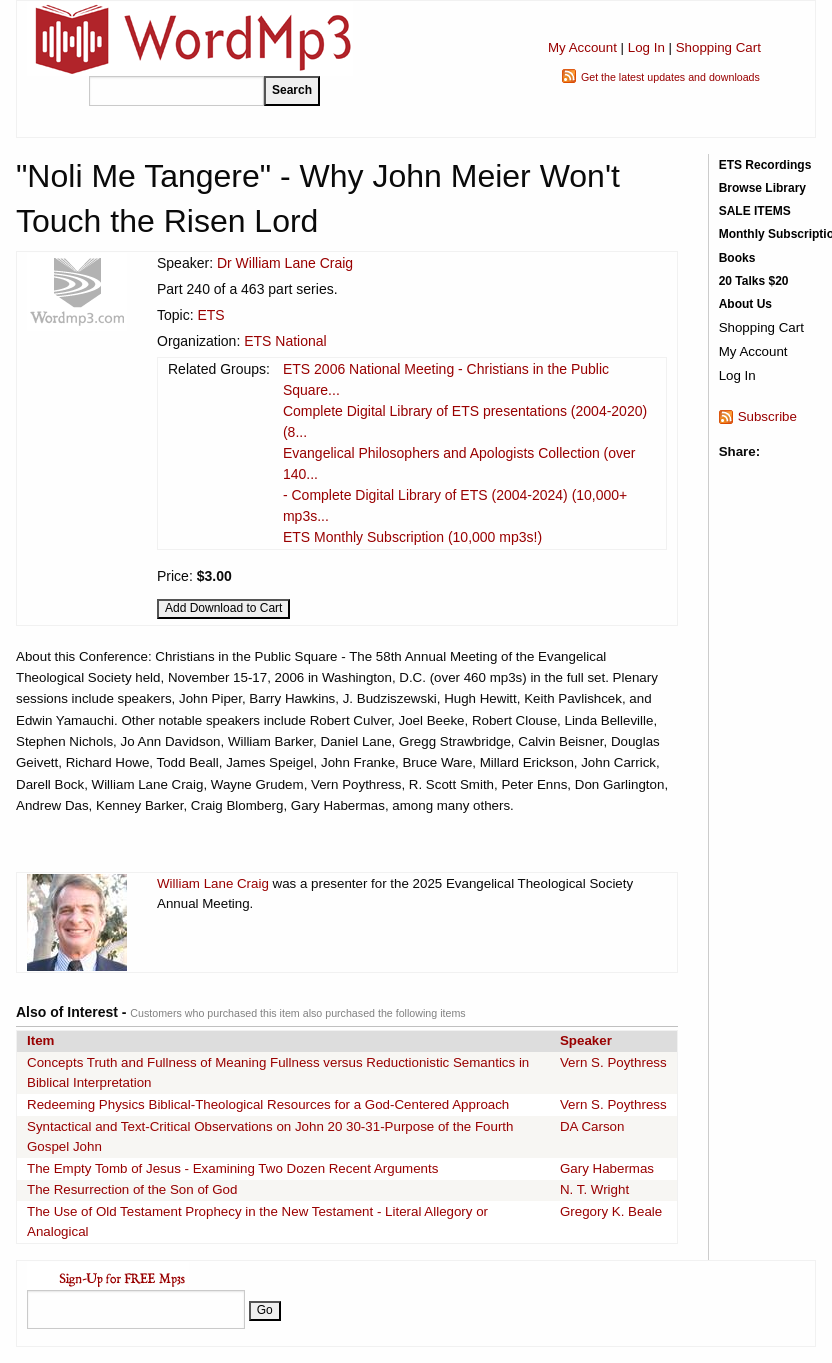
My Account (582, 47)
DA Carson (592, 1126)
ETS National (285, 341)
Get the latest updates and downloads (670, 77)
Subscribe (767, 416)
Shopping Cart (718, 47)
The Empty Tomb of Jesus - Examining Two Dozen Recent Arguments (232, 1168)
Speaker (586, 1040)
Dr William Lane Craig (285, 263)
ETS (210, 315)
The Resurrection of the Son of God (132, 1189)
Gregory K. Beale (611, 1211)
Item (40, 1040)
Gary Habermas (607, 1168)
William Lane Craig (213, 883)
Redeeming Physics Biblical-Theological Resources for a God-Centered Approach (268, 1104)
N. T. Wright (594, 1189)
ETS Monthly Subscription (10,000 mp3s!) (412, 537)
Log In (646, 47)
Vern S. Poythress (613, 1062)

···

◆ Your task ◆
Set down, exactly and without anything extra, every line from the one that contains "Gregory K. Beale (611, 1211)" through the final line of the material.

◆ Result ◆
Gregory K. Beale (611, 1211)
Item (40, 1040)
Gary Habermas (607, 1168)
William Lane Craig (213, 883)
Redeeming Physics Biblical-Theological Resources for a God-Centered Approach (268, 1104)
N. T. Wright (594, 1189)
ETS Monthly Subscription (10,000 mp3s!) (412, 537)
Log In (646, 47)
Vern S. Poythress (613, 1062)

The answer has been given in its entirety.